Section 3 of the act provided that the town should be called "Ca Ira," which name afterwards became corrupted into "Cairo," and it was so incorporated on November 5, 1815. On October 2, 1797, the above act was repealed and another one passed appointing "James Clendenning, Kasper Mansker, William Edwards, William Bowen, Captain James Wilson, son of John Wilson; James Frazier, Moro Stephenson, William Gillespie, James White, Wetherel Lattimore and John Morgan, Commissioners, to make choice of a place most convenient in the county of Summer, to purchase land, erect a court-house, prison and stocks, and establish a town thereon, having respect to the center of said county, which is not to exceed, more than twenty-five miles, on a direct line from a ford on Mansker's creek, on the road leading from Mansker's Lick to Bledsoe's Lick."

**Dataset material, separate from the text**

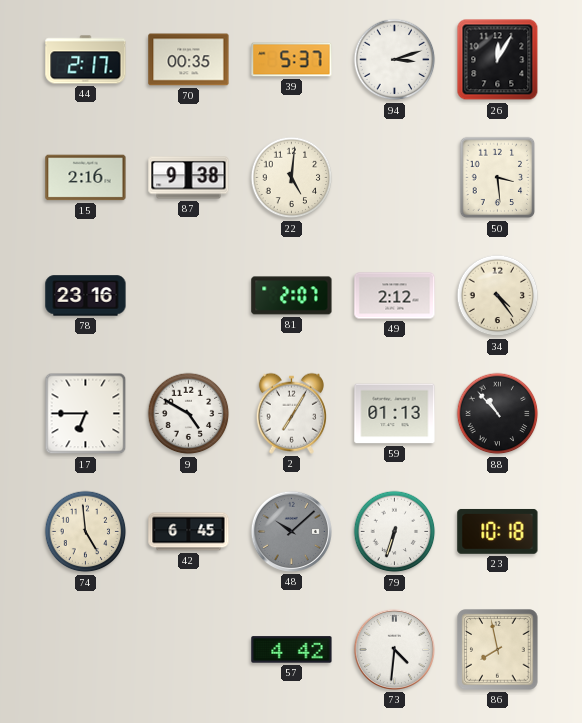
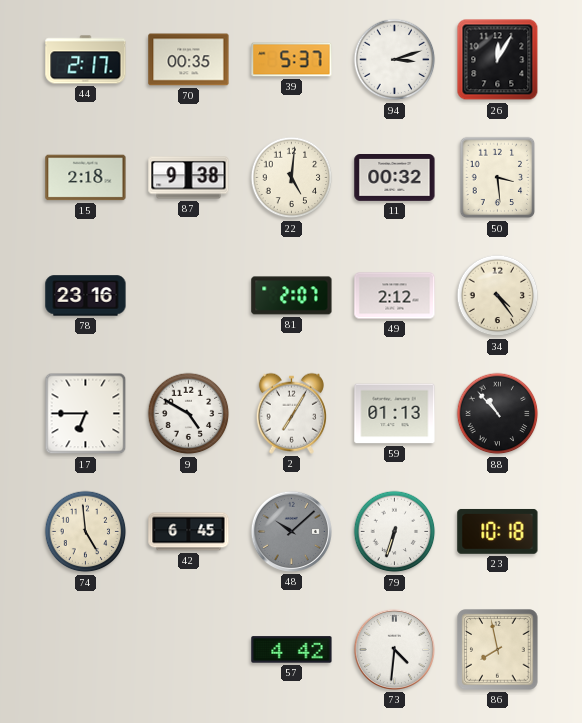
15: 2:16 -> 2:18
11: none -> 00:32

Daniel Smith, James Winchester and Wilson Cage were named as Trustees. In this act it was provided that the name of the town should be "Ca Ira."

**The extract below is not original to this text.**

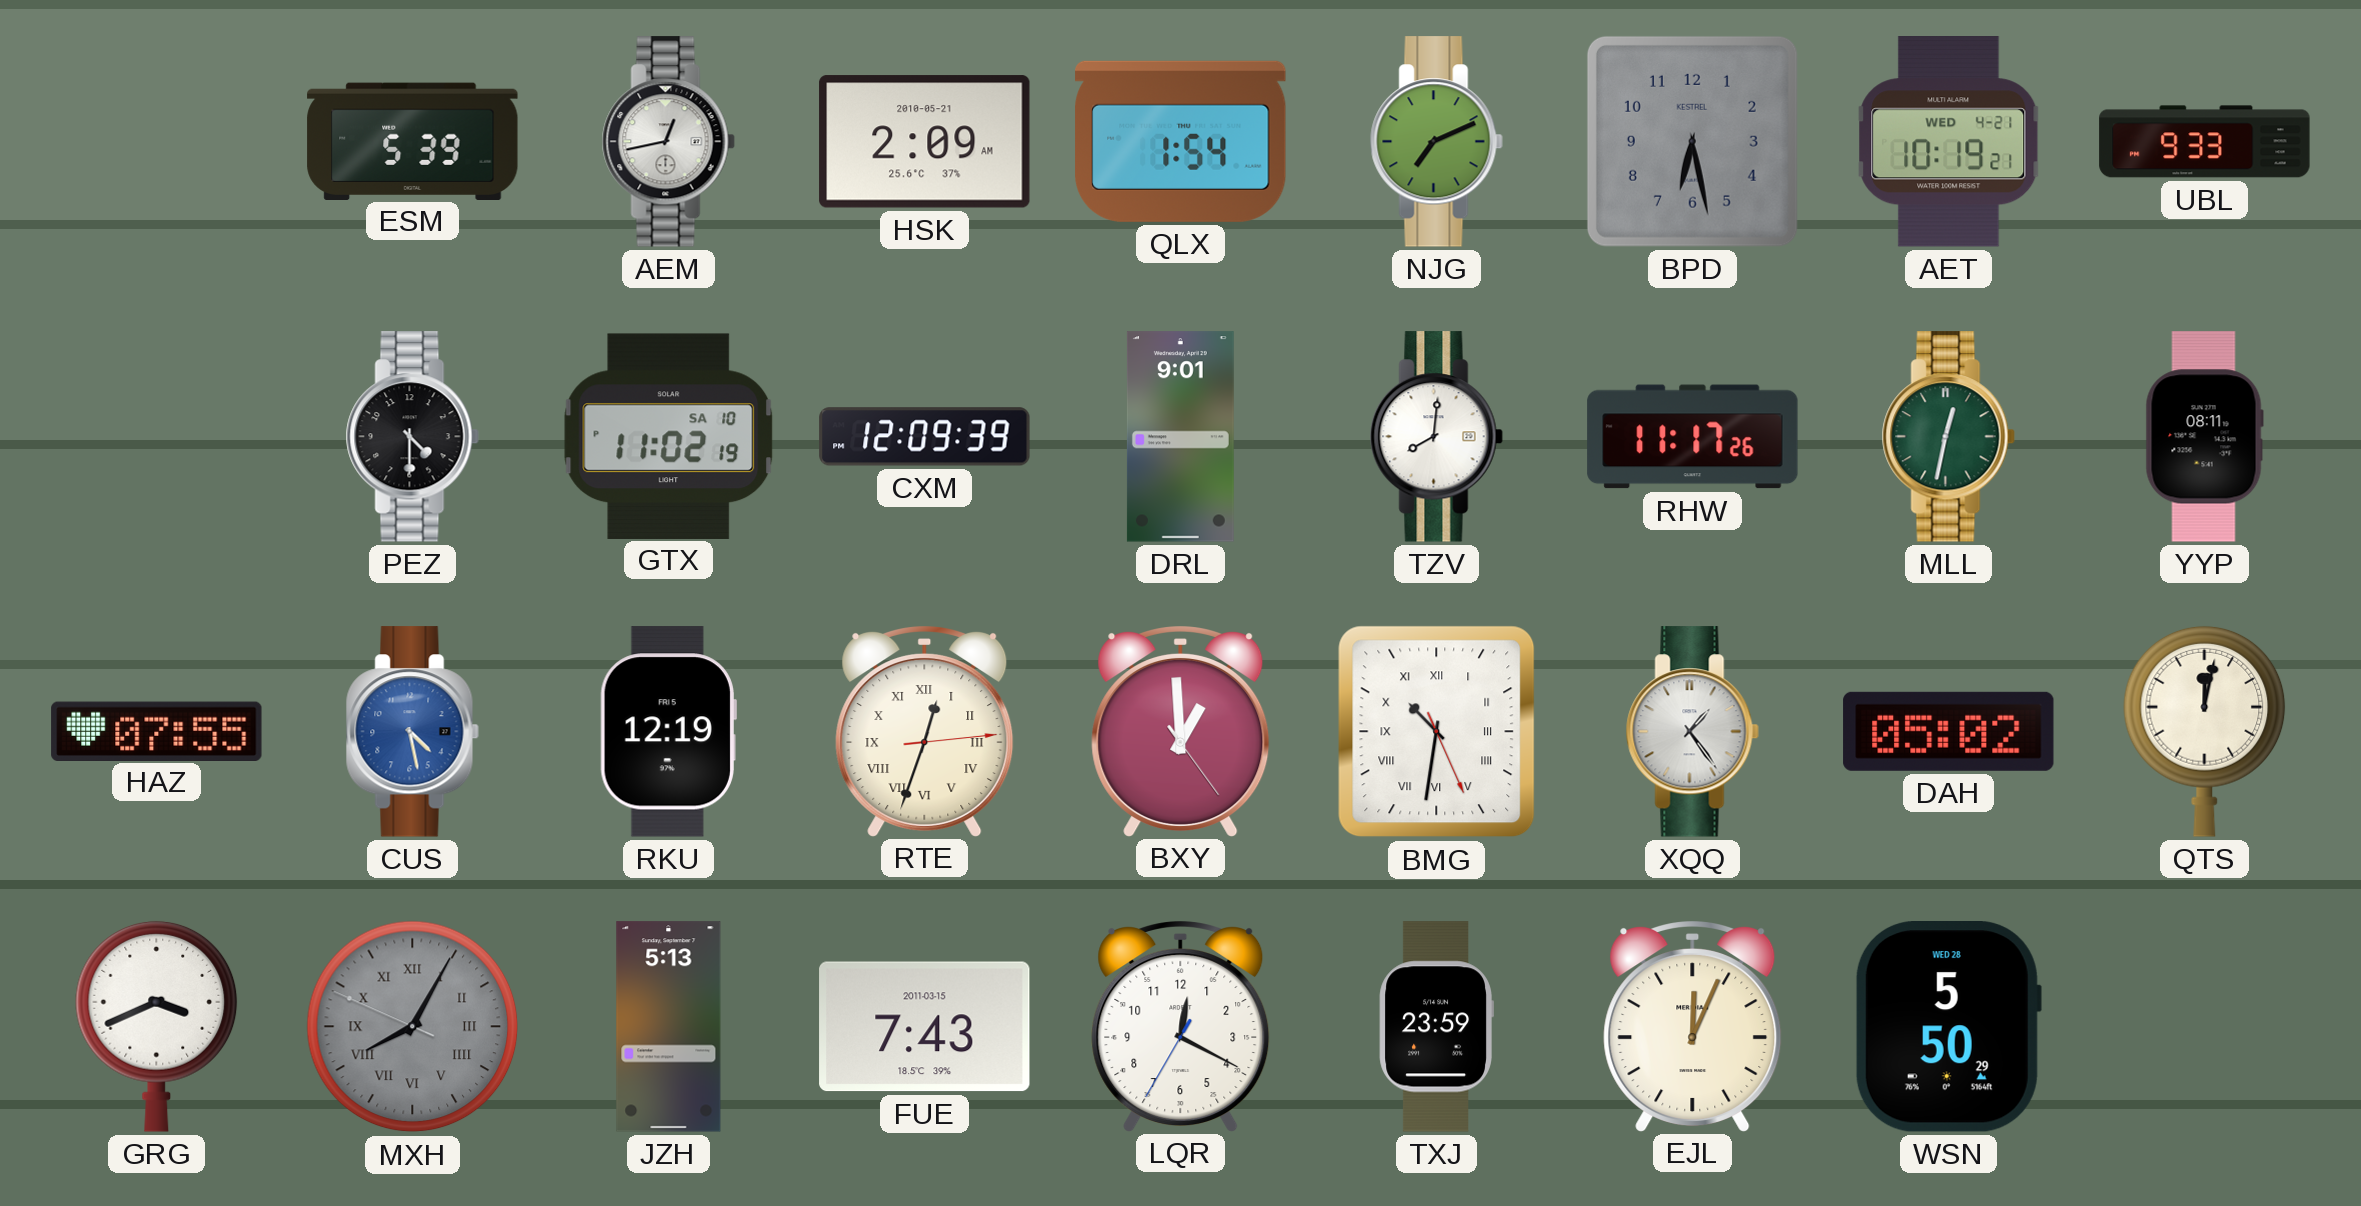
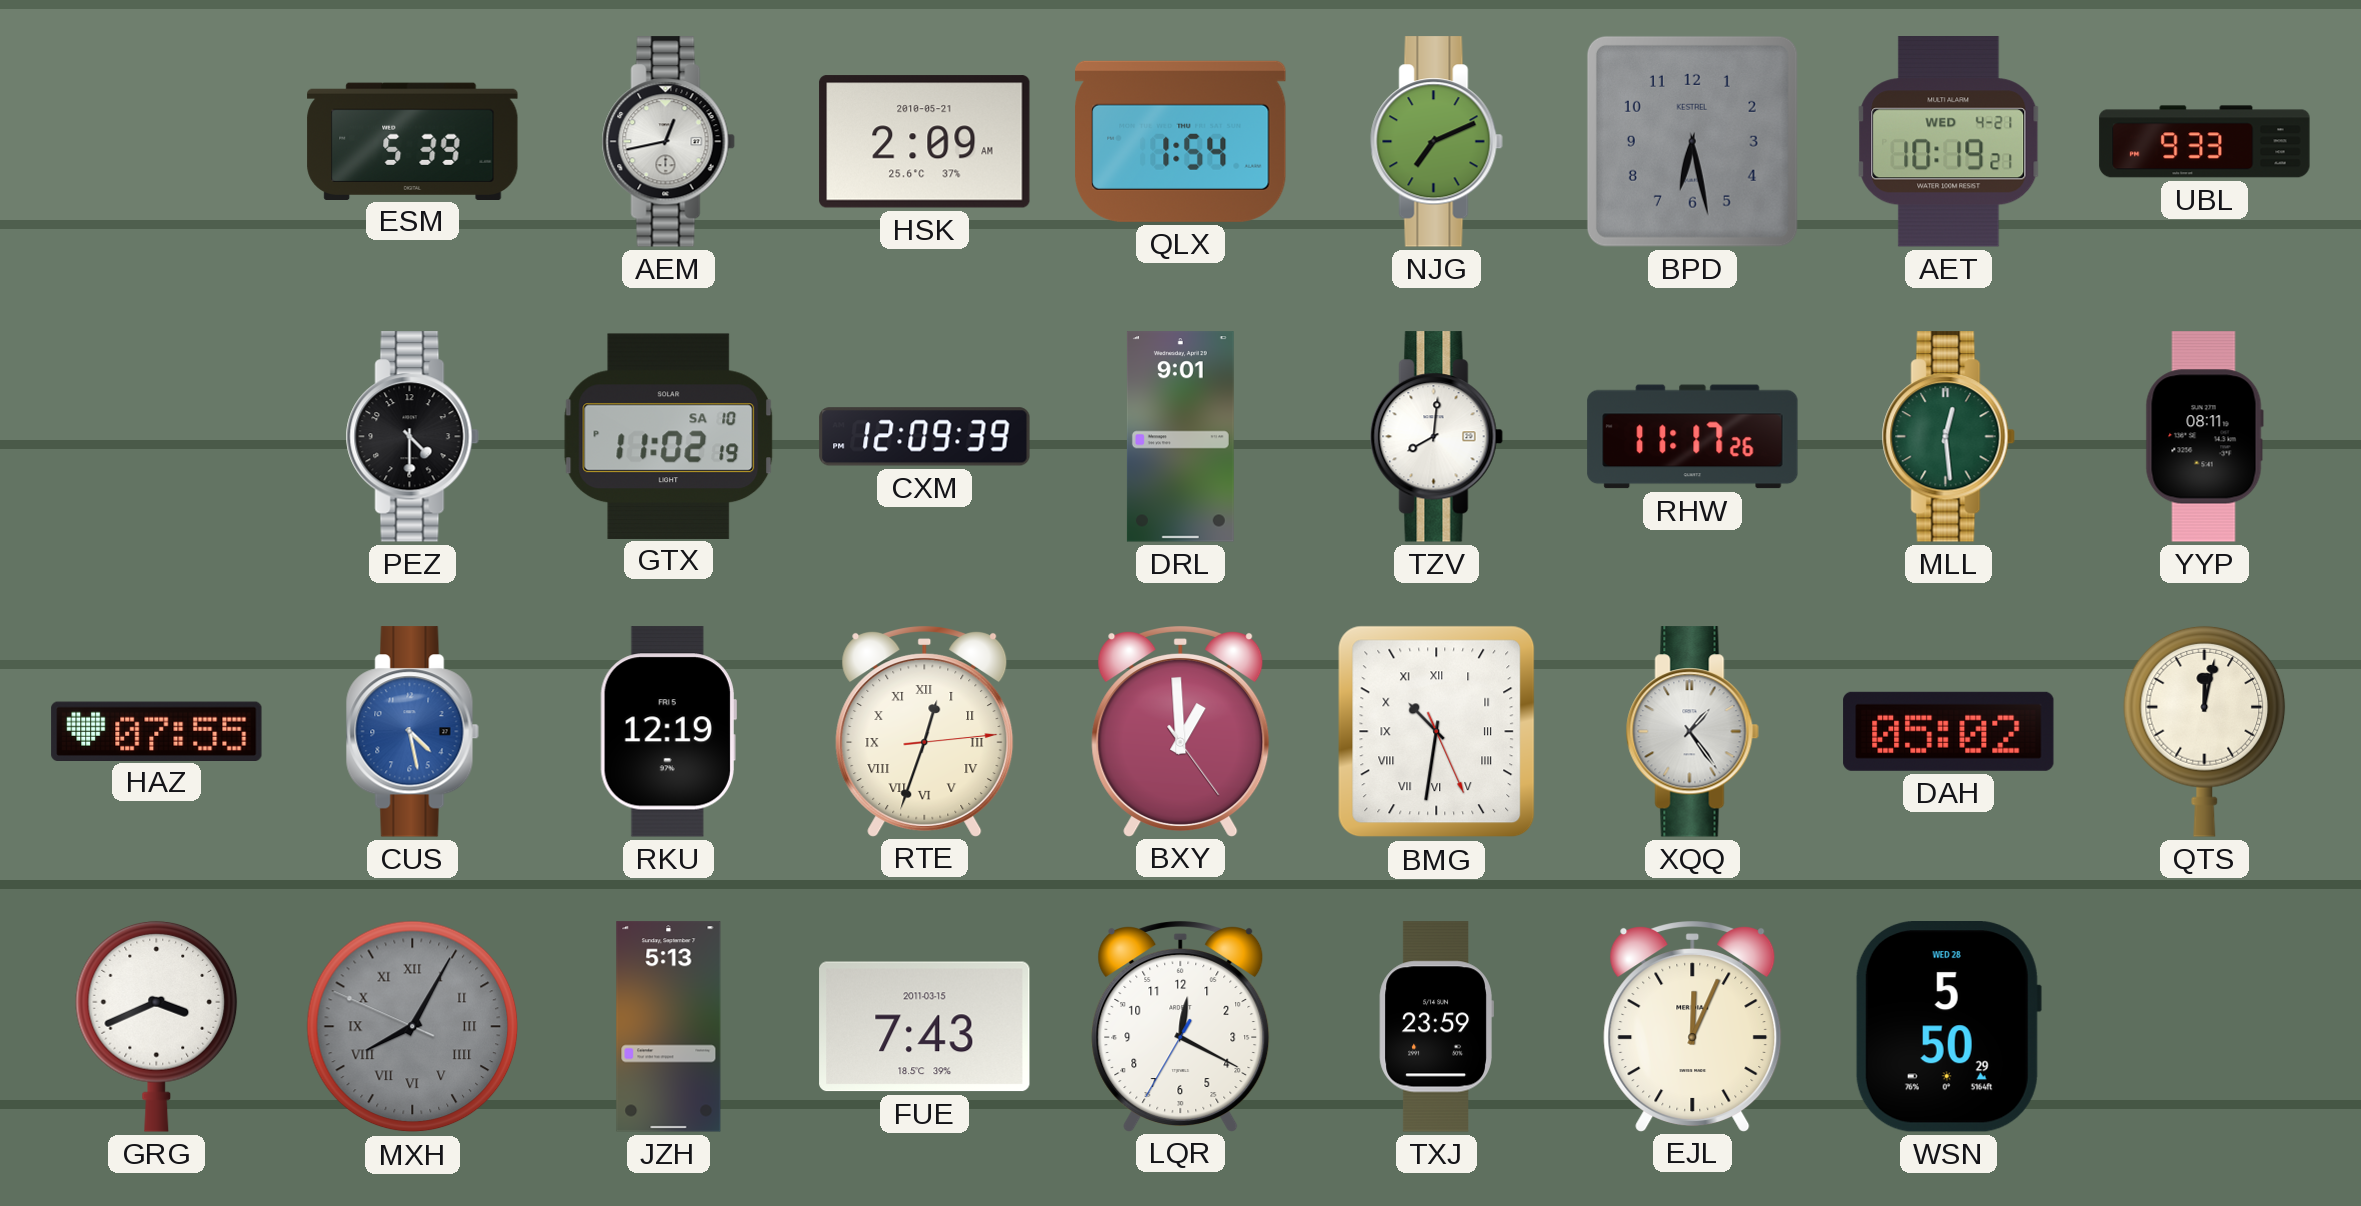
MLL: 12:32 -> 12:29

On October 26, 1799, the above act was repealed, Summer county was reduced to its constitutional limits, and "David Shelby, David Beard, Sr., James Crier, Edward Guinn and Captain James Wilson, son of John Wilson, were appointed Commissioners to purchase sixty acres of land, on some part of which shall be erected a court-house, prison and stocks, and that the town be given the name Rutherford," in honor of General Griffith Rutherford.
On November 6, 1801, an act was passed by the Legislature providing that the "public buildings of Summer county shall be established and erected at one of three hereinafter named places, situated and lying on the east fork of Station Camp Creek, viz.: On the place known by the name of Dickens, now said to be the property of John C. Hamilton, Esq., or at the place of Captain James Trousdale, whereon he now lives, lying on the road that leads from Major David Wilson's to John Dawson's; or at the place whereon David Shelby now lives."
Samuel Donelson, Shadrack Nye, James Wilson, "Curly, son of Samuel Wilson;" Charles Donaho, Esq., and Major Thomas Murray were by this act appointed Commissioners. It was further provided by the act that "the town so laid off should be known by the name of Gallatin," in honor of Albert Gallatin. Thus, Gallatin became the permanent county seat. It was not incorporated until November 7, 1815.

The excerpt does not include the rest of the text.